**Work required**
Skip every picture, then write out exactly the lines of the listing below from the line that contains "as the image)." through the final line.

**Source material**
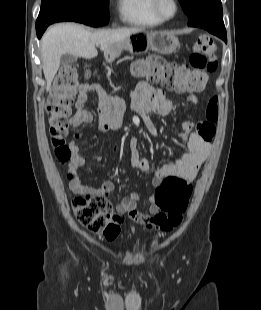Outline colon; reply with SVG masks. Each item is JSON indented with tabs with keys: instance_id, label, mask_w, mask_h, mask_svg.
I'll use <instances>...</instances> for the list:
<instances>
[{
	"instance_id": "obj_1",
	"label": "colon",
	"mask_w": 261,
	"mask_h": 310,
	"mask_svg": "<svg viewBox=\"0 0 261 310\" xmlns=\"http://www.w3.org/2000/svg\"><path fill=\"white\" fill-rule=\"evenodd\" d=\"M216 67V45L211 37L201 35L193 46L190 66L167 62L158 55H150L135 62L132 71L150 82L159 83L168 91L185 93L202 92L207 86L209 74L215 71ZM78 80V67L73 63L64 64L56 76L47 107L51 144L61 163H66L71 157L65 138ZM218 117L217 99L212 98L206 108V120L196 125V131L204 139L211 140L216 132L215 123ZM191 193L192 184L188 180L178 175L165 177L153 196V203L160 212L148 227H155L163 232L178 227L183 220ZM73 211L79 223L89 230L102 234L108 240L118 236L123 217L113 212L112 205L105 196H79L74 199Z\"/></svg>"
}]
</instances>
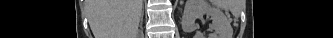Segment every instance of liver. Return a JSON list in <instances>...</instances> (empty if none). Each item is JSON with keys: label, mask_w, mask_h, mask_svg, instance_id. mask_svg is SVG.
<instances>
[{"label": "liver", "mask_w": 333, "mask_h": 38, "mask_svg": "<svg viewBox=\"0 0 333 38\" xmlns=\"http://www.w3.org/2000/svg\"><path fill=\"white\" fill-rule=\"evenodd\" d=\"M143 0H88L87 12L95 38H136Z\"/></svg>", "instance_id": "obj_1"}]
</instances>
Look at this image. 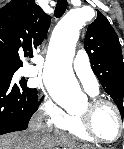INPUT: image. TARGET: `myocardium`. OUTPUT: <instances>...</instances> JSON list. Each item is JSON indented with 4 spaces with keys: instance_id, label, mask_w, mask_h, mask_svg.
Returning a JSON list of instances; mask_svg holds the SVG:
<instances>
[{
    "instance_id": "obj_1",
    "label": "myocardium",
    "mask_w": 124,
    "mask_h": 149,
    "mask_svg": "<svg viewBox=\"0 0 124 149\" xmlns=\"http://www.w3.org/2000/svg\"><path fill=\"white\" fill-rule=\"evenodd\" d=\"M88 104H89L88 111L84 113H80L78 116L80 119L82 128L87 133V135H89L94 141H97L103 144H114L120 141L124 137V117L119 107L114 102L100 97L92 98ZM101 106L111 107L116 115V118L119 124V133H118V136L113 140H107L100 137L96 133L93 127V113Z\"/></svg>"
}]
</instances>
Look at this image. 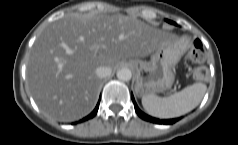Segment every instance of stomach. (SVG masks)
Wrapping results in <instances>:
<instances>
[{
  "instance_id": "stomach-1",
  "label": "stomach",
  "mask_w": 238,
  "mask_h": 145,
  "mask_svg": "<svg viewBox=\"0 0 238 145\" xmlns=\"http://www.w3.org/2000/svg\"><path fill=\"white\" fill-rule=\"evenodd\" d=\"M180 59L176 41L162 43L151 55L150 61L138 69L136 93L140 96L167 91L174 83V68Z\"/></svg>"
}]
</instances>
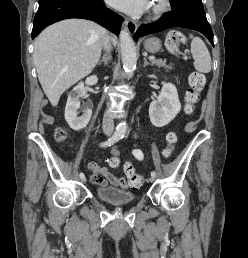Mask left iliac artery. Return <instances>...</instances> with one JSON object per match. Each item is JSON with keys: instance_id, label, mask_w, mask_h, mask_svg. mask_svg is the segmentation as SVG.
<instances>
[{"instance_id": "obj_1", "label": "left iliac artery", "mask_w": 248, "mask_h": 258, "mask_svg": "<svg viewBox=\"0 0 248 258\" xmlns=\"http://www.w3.org/2000/svg\"><path fill=\"white\" fill-rule=\"evenodd\" d=\"M124 137V135L122 136V138ZM151 176H153V177H156V172L155 171H152L151 172Z\"/></svg>"}]
</instances>
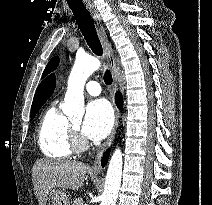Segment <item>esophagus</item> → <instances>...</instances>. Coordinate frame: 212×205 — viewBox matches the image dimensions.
I'll return each instance as SVG.
<instances>
[{"instance_id": "esophagus-1", "label": "esophagus", "mask_w": 212, "mask_h": 205, "mask_svg": "<svg viewBox=\"0 0 212 205\" xmlns=\"http://www.w3.org/2000/svg\"><path fill=\"white\" fill-rule=\"evenodd\" d=\"M86 7L88 9V11L90 12L94 22H95V26L97 29V33L98 36L100 38L101 44L103 46V50L106 56V59L108 61L109 64V68L112 74V78H113V91H115L117 89V84H118V72H117V59L111 49L107 34H106V29L102 23L101 20V16L99 14V12L96 10V8L94 7L93 4L91 3H87ZM116 109V118H115V124L114 127L112 129L111 134L109 135L108 139L106 140V142L103 144L101 150L99 151L94 164L92 166L91 172L94 174H98L101 171V155L103 154V152L105 151V149L110 145L111 141L113 140L116 131H117V127L119 124V111L117 108Z\"/></svg>"}]
</instances>
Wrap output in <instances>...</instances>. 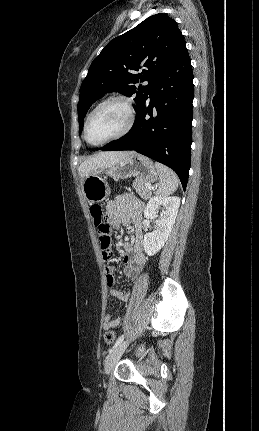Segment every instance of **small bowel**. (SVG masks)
<instances>
[{"instance_id":"1","label":"small bowel","mask_w":259,"mask_h":431,"mask_svg":"<svg viewBox=\"0 0 259 431\" xmlns=\"http://www.w3.org/2000/svg\"><path fill=\"white\" fill-rule=\"evenodd\" d=\"M142 207V203L132 194L119 195L106 206L107 219L110 224L116 227L120 224L132 227V241L124 242L122 245L127 253L123 259L124 270L132 283L137 280L146 263L141 222ZM105 271L107 284L110 287L109 297L120 302H126L130 297V293L113 287L114 266L107 265ZM119 324V317H112L110 314L105 315L103 321L105 330L116 328Z\"/></svg>"}]
</instances>
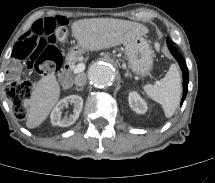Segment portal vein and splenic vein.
Wrapping results in <instances>:
<instances>
[{
  "label": "portal vein and splenic vein",
  "mask_w": 215,
  "mask_h": 183,
  "mask_svg": "<svg viewBox=\"0 0 215 183\" xmlns=\"http://www.w3.org/2000/svg\"><path fill=\"white\" fill-rule=\"evenodd\" d=\"M85 70V64L84 63H79L77 64L74 69H73V72L75 74H78V73H81Z\"/></svg>",
  "instance_id": "18ae733b"
}]
</instances>
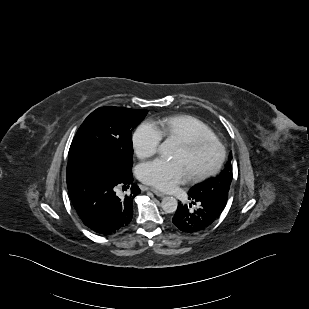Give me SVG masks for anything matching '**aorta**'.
Masks as SVG:
<instances>
[{"instance_id":"1","label":"aorta","mask_w":309,"mask_h":309,"mask_svg":"<svg viewBox=\"0 0 309 309\" xmlns=\"http://www.w3.org/2000/svg\"><path fill=\"white\" fill-rule=\"evenodd\" d=\"M175 144L171 139H166L160 146L163 154L171 156L174 150ZM177 200L174 197H164L161 202V207L166 213H174L177 210Z\"/></svg>"}]
</instances>
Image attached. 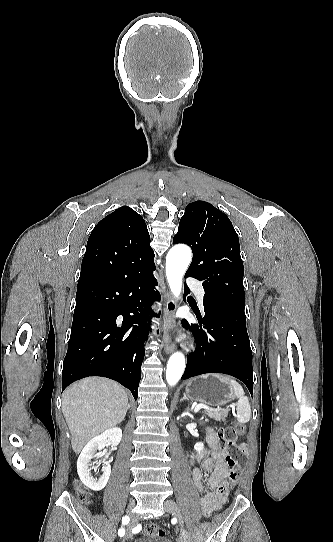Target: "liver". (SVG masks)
<instances>
[{
	"label": "liver",
	"mask_w": 333,
	"mask_h": 542,
	"mask_svg": "<svg viewBox=\"0 0 333 542\" xmlns=\"http://www.w3.org/2000/svg\"><path fill=\"white\" fill-rule=\"evenodd\" d=\"M127 410L128 396L113 380L85 378L72 384L63 394L62 412L73 452L80 454L91 438L120 424Z\"/></svg>",
	"instance_id": "1"
}]
</instances>
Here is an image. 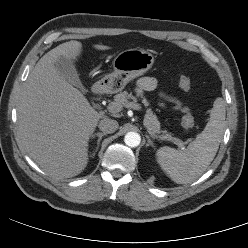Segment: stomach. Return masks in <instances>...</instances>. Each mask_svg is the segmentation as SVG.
Wrapping results in <instances>:
<instances>
[{
  "label": "stomach",
  "mask_w": 248,
  "mask_h": 248,
  "mask_svg": "<svg viewBox=\"0 0 248 248\" xmlns=\"http://www.w3.org/2000/svg\"><path fill=\"white\" fill-rule=\"evenodd\" d=\"M153 55L142 49H128L120 52L113 60L114 71L105 75L99 84L103 90L117 93L128 82L146 73L153 65Z\"/></svg>",
  "instance_id": "obj_1"
}]
</instances>
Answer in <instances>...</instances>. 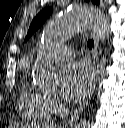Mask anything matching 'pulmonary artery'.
<instances>
[{
    "mask_svg": "<svg viewBox=\"0 0 125 128\" xmlns=\"http://www.w3.org/2000/svg\"><path fill=\"white\" fill-rule=\"evenodd\" d=\"M74 54V49L63 44H55L47 54L53 60H68Z\"/></svg>",
    "mask_w": 125,
    "mask_h": 128,
    "instance_id": "pulmonary-artery-1",
    "label": "pulmonary artery"
}]
</instances>
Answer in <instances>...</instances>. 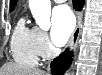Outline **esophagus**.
Returning <instances> with one entry per match:
<instances>
[{"label": "esophagus", "mask_w": 102, "mask_h": 75, "mask_svg": "<svg viewBox=\"0 0 102 75\" xmlns=\"http://www.w3.org/2000/svg\"><path fill=\"white\" fill-rule=\"evenodd\" d=\"M82 22V13L80 11L77 12V26L75 30L72 33V36L69 41V51H74L80 36V27ZM48 70H50V67H48Z\"/></svg>", "instance_id": "1"}]
</instances>
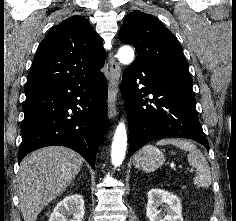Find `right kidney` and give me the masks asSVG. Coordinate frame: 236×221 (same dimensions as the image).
<instances>
[{
	"label": "right kidney",
	"instance_id": "right-kidney-1",
	"mask_svg": "<svg viewBox=\"0 0 236 221\" xmlns=\"http://www.w3.org/2000/svg\"><path fill=\"white\" fill-rule=\"evenodd\" d=\"M84 200L79 194H71L61 200L50 215L49 221H82ZM71 217L70 219H68Z\"/></svg>",
	"mask_w": 236,
	"mask_h": 221
}]
</instances>
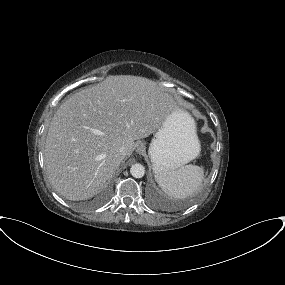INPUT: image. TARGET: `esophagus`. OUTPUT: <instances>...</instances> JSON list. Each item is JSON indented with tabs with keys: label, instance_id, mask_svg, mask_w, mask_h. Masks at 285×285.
<instances>
[{
	"label": "esophagus",
	"instance_id": "34e87169",
	"mask_svg": "<svg viewBox=\"0 0 285 285\" xmlns=\"http://www.w3.org/2000/svg\"><path fill=\"white\" fill-rule=\"evenodd\" d=\"M136 151L139 154H143L145 152V145L143 143L138 144Z\"/></svg>",
	"mask_w": 285,
	"mask_h": 285
}]
</instances>
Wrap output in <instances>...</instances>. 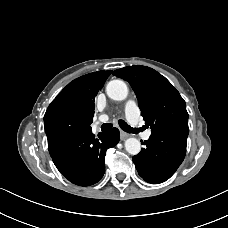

**Solution to this problem**
Find `right kidney` and give me the masks asSVG. Coordinate frame: 236×221 (same dimensions as the image).
<instances>
[{
	"label": "right kidney",
	"instance_id": "right-kidney-1",
	"mask_svg": "<svg viewBox=\"0 0 236 221\" xmlns=\"http://www.w3.org/2000/svg\"><path fill=\"white\" fill-rule=\"evenodd\" d=\"M84 200L79 194H71L61 200L50 215L49 221H82ZM71 217L70 219H68Z\"/></svg>",
	"mask_w": 236,
	"mask_h": 221
}]
</instances>
INPUT: image. TARGET: `esophagus`. OUTPUT: <instances>...</instances> JSON list. Each item is JSON indented with tabs with keys: label, instance_id, mask_svg, mask_w, mask_h. Masks at 285×285.
<instances>
[{
	"label": "esophagus",
	"instance_id": "34e87169",
	"mask_svg": "<svg viewBox=\"0 0 285 285\" xmlns=\"http://www.w3.org/2000/svg\"><path fill=\"white\" fill-rule=\"evenodd\" d=\"M136 151L139 154H143L145 152V145L143 143L138 144Z\"/></svg>",
	"mask_w": 285,
	"mask_h": 285
}]
</instances>
Wrap output in <instances>...</instances>. 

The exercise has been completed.